▸ Task: Copy out each line of the data holding "PostScript".

*** Opening of Excerpted data ***

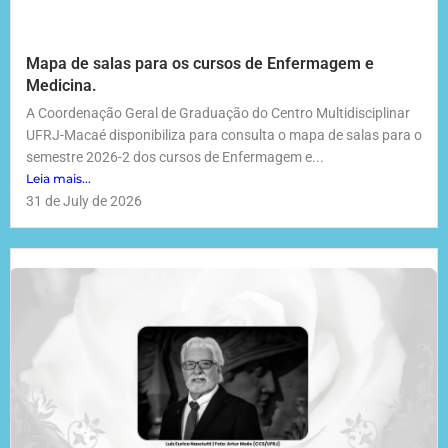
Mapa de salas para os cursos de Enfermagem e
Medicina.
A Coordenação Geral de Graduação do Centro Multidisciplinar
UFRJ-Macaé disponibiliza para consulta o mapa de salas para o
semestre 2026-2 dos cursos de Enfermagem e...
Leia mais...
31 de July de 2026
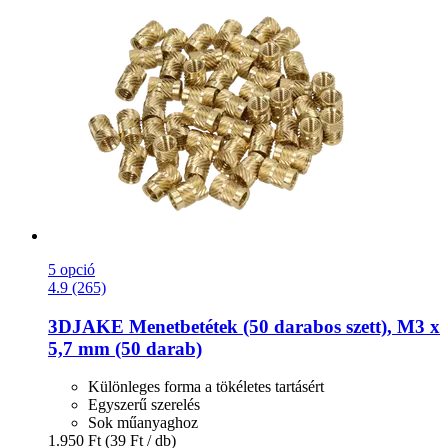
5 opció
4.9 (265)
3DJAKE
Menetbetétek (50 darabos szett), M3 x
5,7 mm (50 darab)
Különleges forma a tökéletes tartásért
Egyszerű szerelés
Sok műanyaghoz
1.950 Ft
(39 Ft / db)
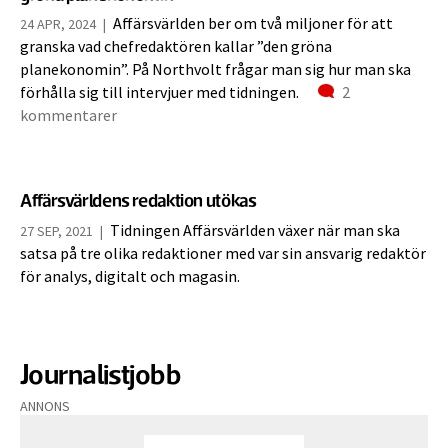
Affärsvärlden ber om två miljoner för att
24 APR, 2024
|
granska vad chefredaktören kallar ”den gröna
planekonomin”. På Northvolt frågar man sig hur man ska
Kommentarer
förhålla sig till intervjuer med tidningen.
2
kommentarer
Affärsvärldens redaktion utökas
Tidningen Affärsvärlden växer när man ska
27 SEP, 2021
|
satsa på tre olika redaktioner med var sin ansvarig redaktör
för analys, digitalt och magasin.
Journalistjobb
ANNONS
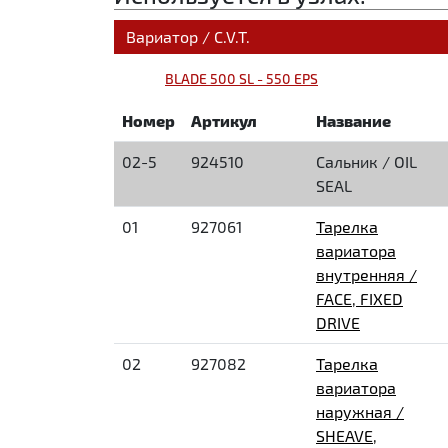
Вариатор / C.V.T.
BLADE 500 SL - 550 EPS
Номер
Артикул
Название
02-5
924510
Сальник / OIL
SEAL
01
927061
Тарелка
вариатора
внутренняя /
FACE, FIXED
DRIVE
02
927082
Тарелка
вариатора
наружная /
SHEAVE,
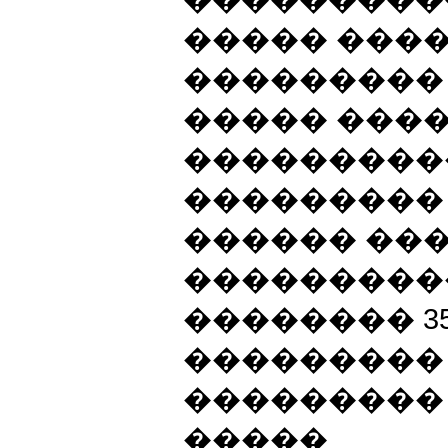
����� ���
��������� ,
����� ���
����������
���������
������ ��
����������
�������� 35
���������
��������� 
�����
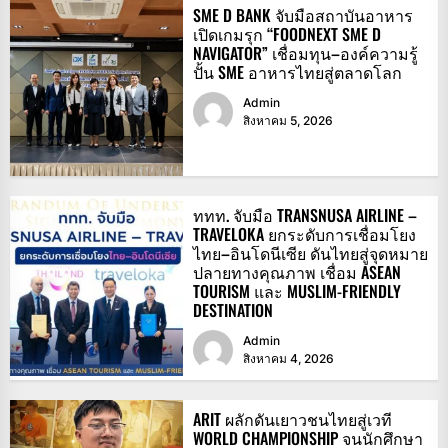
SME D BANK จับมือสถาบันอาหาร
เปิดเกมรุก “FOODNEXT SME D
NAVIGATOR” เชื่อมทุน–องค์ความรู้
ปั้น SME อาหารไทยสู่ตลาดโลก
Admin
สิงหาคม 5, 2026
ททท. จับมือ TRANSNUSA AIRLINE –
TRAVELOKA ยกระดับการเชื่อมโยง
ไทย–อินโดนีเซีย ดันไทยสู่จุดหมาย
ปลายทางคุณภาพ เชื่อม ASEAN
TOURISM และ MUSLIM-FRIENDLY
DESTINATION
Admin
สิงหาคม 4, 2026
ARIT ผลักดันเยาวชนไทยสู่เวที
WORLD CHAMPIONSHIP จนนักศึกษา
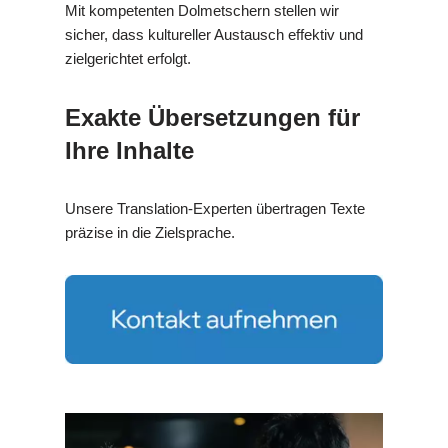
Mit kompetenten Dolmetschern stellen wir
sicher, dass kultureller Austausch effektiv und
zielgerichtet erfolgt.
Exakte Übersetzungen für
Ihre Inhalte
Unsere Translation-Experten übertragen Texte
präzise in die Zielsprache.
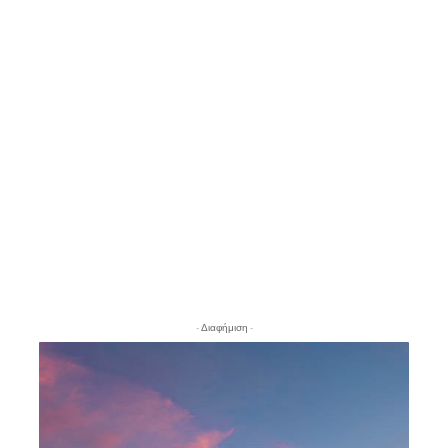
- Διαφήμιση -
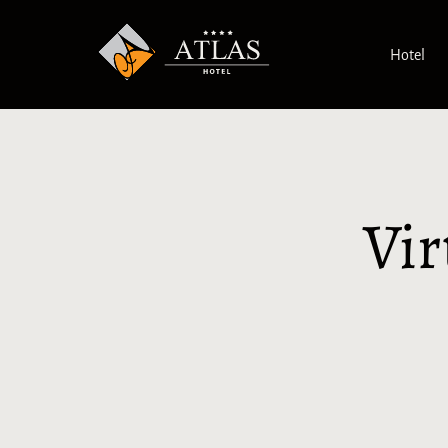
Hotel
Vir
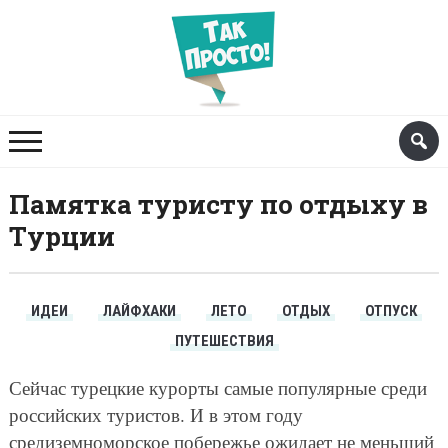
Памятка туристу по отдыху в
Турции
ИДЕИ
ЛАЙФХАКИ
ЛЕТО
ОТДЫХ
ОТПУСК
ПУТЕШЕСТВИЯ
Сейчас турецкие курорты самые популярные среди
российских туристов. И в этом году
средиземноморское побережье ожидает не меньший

*** Close of Excerpted data ***
*** Opening of Excerpted data ***

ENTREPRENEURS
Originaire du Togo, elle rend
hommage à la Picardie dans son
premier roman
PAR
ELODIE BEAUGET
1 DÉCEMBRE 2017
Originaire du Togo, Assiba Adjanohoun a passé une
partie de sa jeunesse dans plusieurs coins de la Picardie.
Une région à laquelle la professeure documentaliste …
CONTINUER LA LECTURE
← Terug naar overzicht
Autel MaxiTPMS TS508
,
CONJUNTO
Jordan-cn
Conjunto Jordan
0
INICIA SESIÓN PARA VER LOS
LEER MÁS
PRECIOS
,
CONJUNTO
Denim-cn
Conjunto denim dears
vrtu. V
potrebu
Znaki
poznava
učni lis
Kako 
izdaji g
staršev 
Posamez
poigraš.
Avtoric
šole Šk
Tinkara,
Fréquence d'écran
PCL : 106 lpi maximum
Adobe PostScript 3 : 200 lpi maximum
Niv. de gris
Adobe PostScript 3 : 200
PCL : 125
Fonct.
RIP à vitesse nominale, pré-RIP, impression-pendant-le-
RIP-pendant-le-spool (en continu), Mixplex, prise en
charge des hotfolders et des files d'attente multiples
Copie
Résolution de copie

*** Close of Excerpted data ***
*** Opening of Excerpted data ***

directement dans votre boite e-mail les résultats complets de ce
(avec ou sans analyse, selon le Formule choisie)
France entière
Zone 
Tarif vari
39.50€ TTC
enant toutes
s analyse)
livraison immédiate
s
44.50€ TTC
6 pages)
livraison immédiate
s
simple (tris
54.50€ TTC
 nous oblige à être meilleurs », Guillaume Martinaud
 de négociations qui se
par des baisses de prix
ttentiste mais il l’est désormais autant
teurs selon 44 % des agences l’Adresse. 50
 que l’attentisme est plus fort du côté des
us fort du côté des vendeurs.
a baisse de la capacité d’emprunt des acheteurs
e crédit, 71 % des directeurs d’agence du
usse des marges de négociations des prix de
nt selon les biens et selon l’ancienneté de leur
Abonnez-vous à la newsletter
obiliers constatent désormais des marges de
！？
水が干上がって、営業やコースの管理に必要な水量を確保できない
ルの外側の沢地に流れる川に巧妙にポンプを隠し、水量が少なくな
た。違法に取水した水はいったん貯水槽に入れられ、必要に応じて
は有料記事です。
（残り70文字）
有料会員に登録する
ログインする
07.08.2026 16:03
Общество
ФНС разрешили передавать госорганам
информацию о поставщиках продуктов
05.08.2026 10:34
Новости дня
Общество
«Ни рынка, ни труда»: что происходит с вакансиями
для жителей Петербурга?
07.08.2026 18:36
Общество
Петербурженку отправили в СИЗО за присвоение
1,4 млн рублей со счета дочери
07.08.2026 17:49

*** Close of Excerpted data ***

▸ Problem solution:
Adobe PostScript 3 : 200 lpi maximum
Adobe PostScript 3 : 200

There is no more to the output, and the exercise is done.